Insolvency of German microchip manufacturer threatens 12,000 jobs

By Elizabeth Zimmermann
28 January 2009

On January 23, microchip manufacturer Qimonda declared its insolvency at the district court in Munich. The shutdown of the company threatens more than 12,000 jobs worldwide, including 3,200 in Dresden, 1,400 in Munich and 1,800 in Porto, Portugal.

Following lengthy negotiations, the government of the German state of Saxony, a Portuguese investment bank and the parent company Infineon announced on December 21, 2008 they had agreed a rescue package valued at €325 million aimed at avoiding insolvency for the ailing company. The state of Saxony assured a credit of €150 million, Infineon €75 million, and the Portuguese investment bank €100 million. At the start of last week, as talks were due to be held in the German chancellery over the final details of the rescue package, Qimonda management announced abruptly that the company urgently needed an additional €300 million.

The German government, which had been included in the negotiations, rejected any further financial aid, declaring that it was not possible “to plug the new hole”. The state of Saxony also withdrew its offer of €150 million, noting that the company had failed to produce a realistic concept for the future of the company.

Qimonda employees reacted angrily to the refusal by both federal and state governments to assist Qimonda and help secure the jobs. “How can it be that billions are paid out in cash infusions and guarantees to the banks, with similar sums made available to the automotive industry in the form of inducements for consumers, but a chip manufacturer such as Qimonda is simply left to fail,” remarked one worker to Spiegel Online.

The Süddeutsche Zeitung reported on the reaction of young electrical engineers from Munich to the declaration of bankruptcy. Since 2005, approximately 900 engineers have worked at the research centers for Infineon and Qimonda in Munich, developing products for semiconductor technology. “Our industry no longer exists,” explained one worker.

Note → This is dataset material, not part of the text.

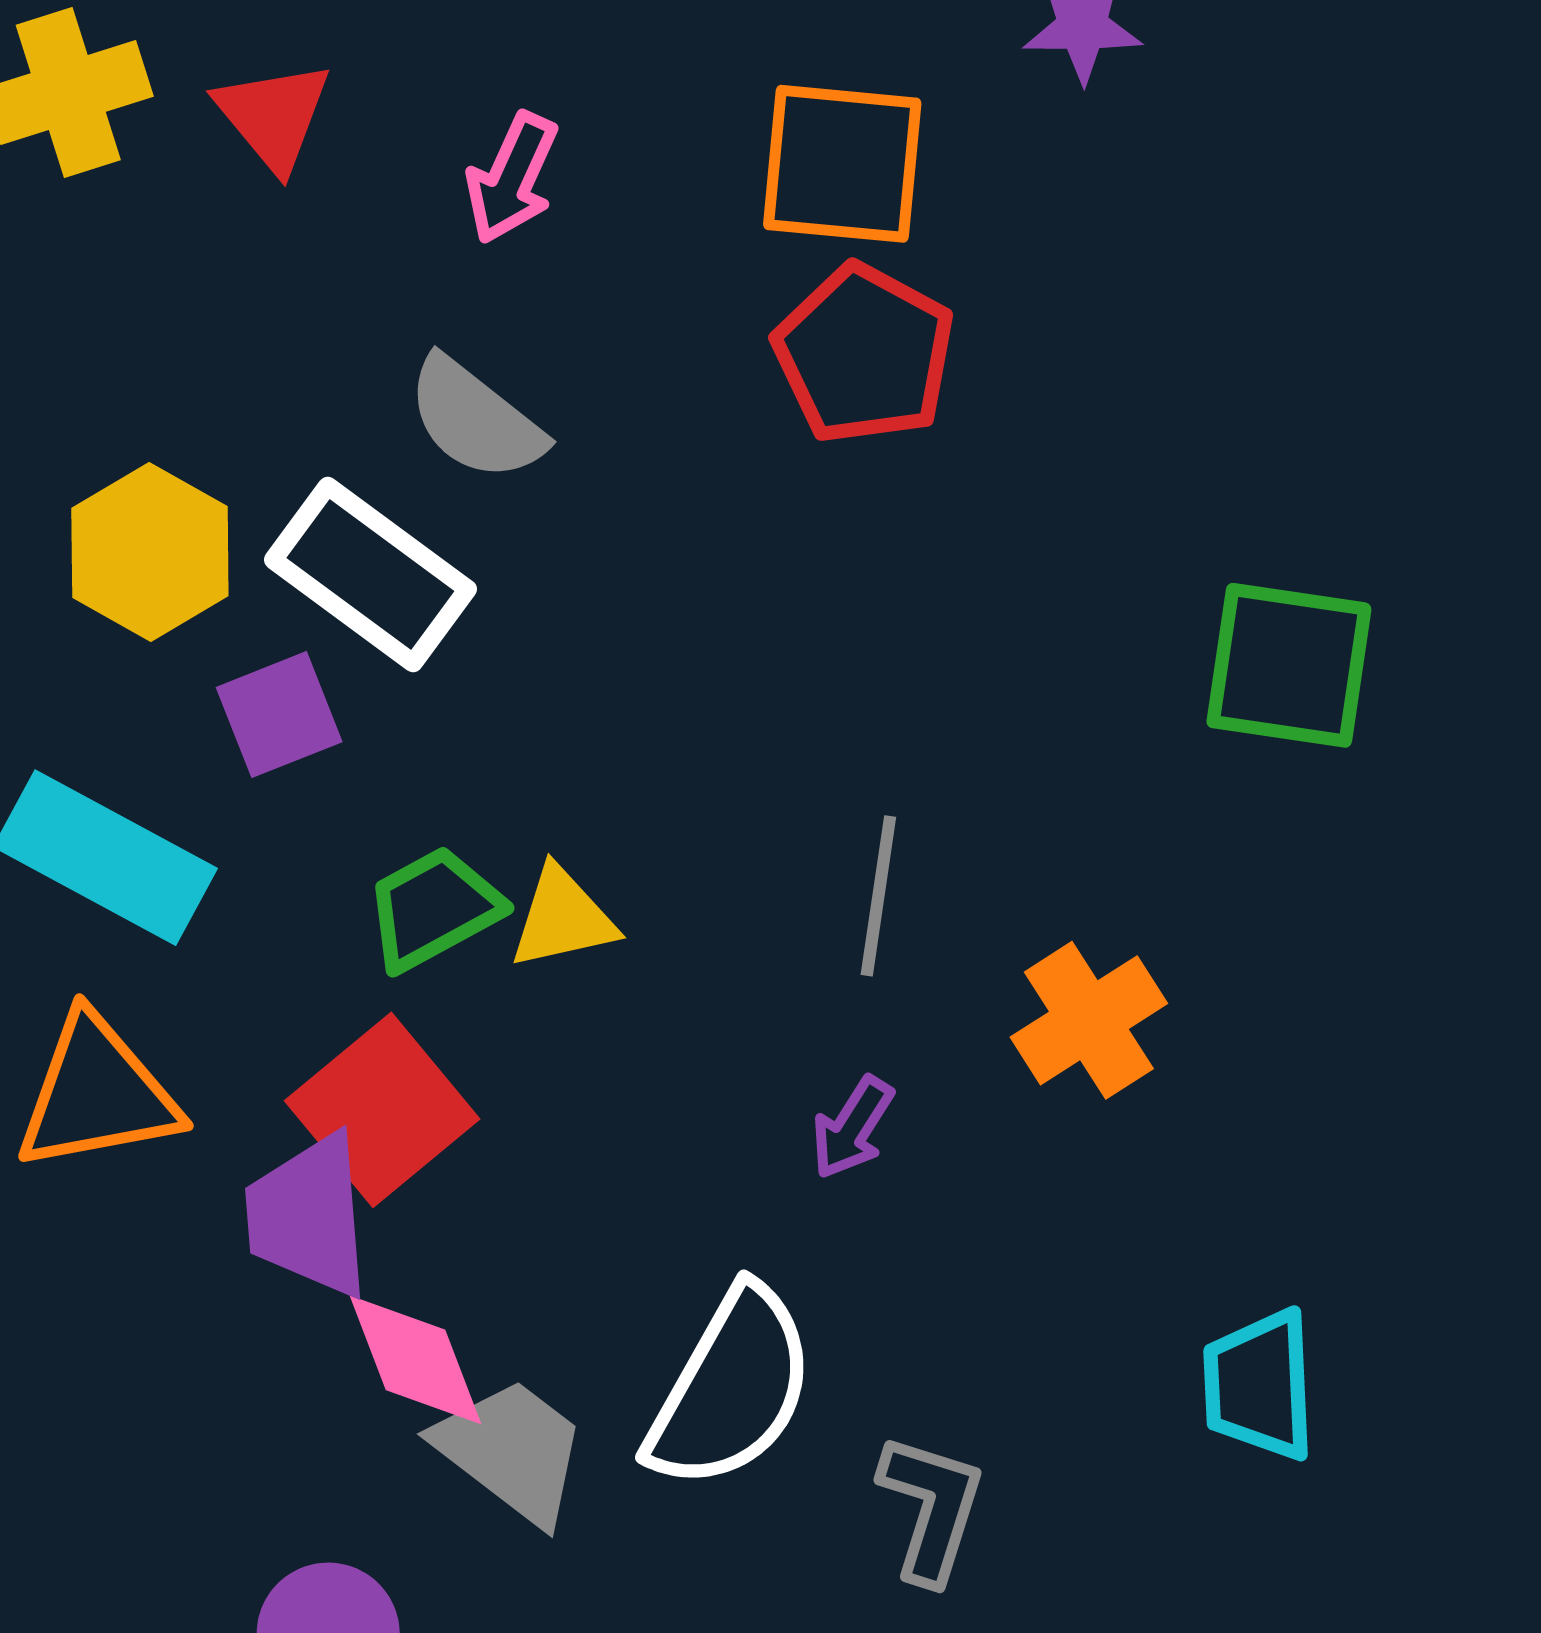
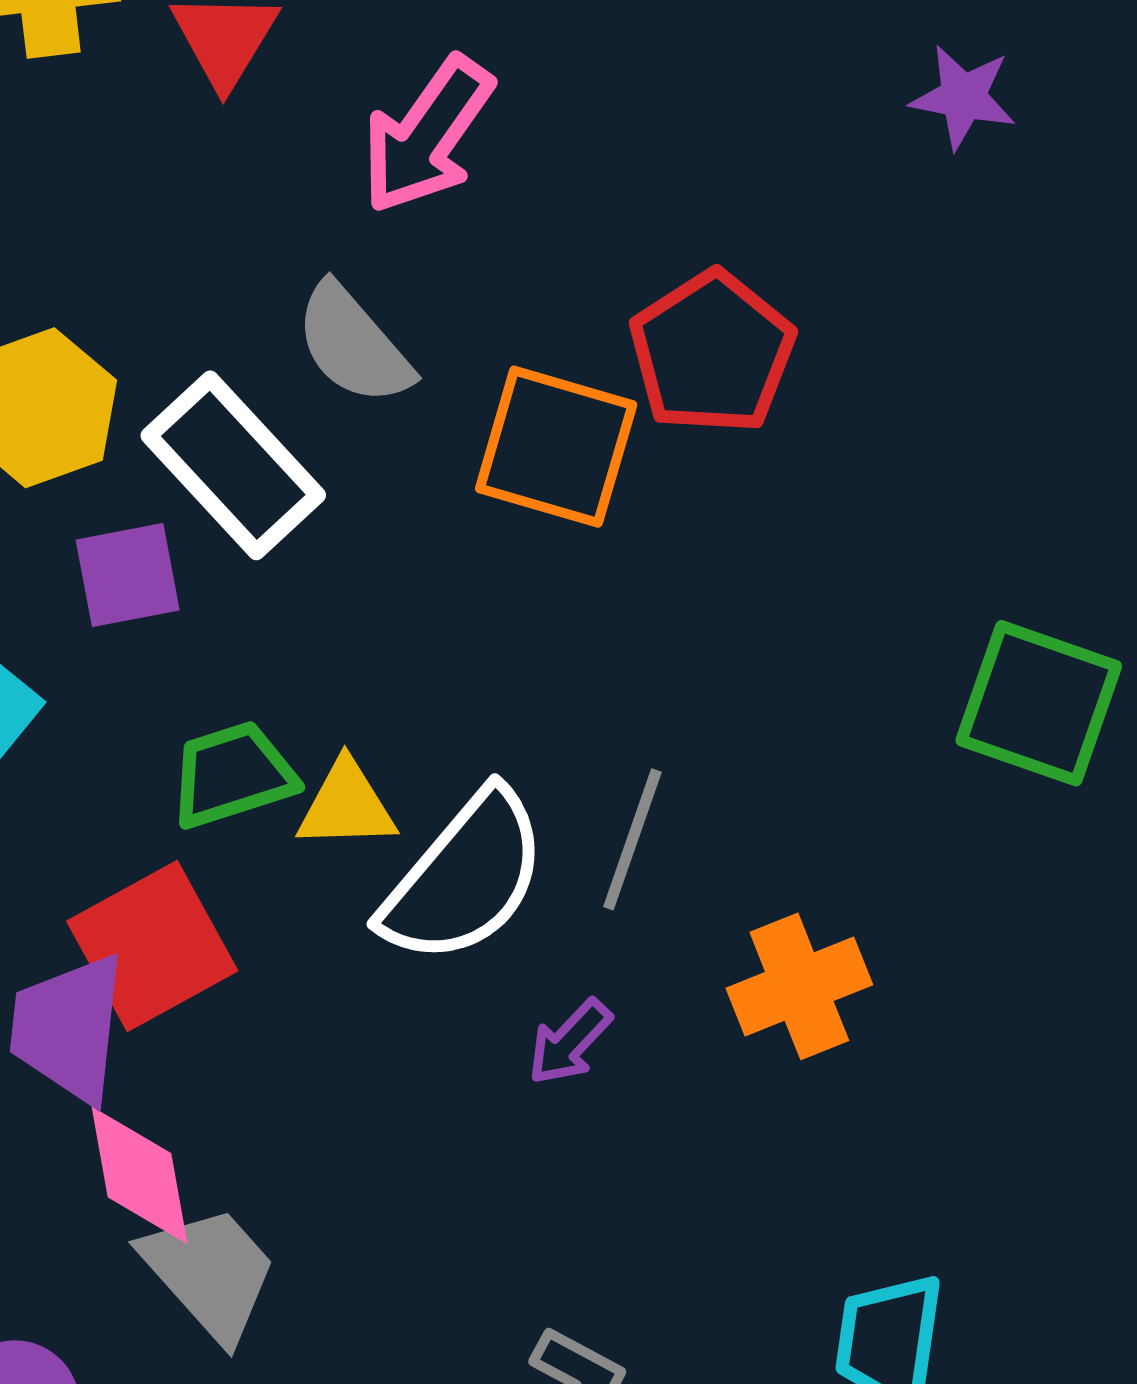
orange square: (842, 164) -> (556, 447), moved
pink arrow: (512, 178) -> (427, 135), size x1.4
white semicircle: (731, 1389) -> (464, 878), moved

Despite good qualifications and training, there are few prospects for alternative employment. “Everything is collapsing,” another worker said. “The entire semiconductor industry in Europe is falling apart.”

Qimonda is a subsidiary company of the chip manufacturer Infineon and produces microchips for use in mobile phones and computers. In addition to its European plants the company also employs 2,500 workers in the US.

The parent company Infineon emerged in 1999 following its separation from the German Siemens corporation and has had a stormy history involving the destruction of thousands of jobs. At present the company employs 30,000 worldwide.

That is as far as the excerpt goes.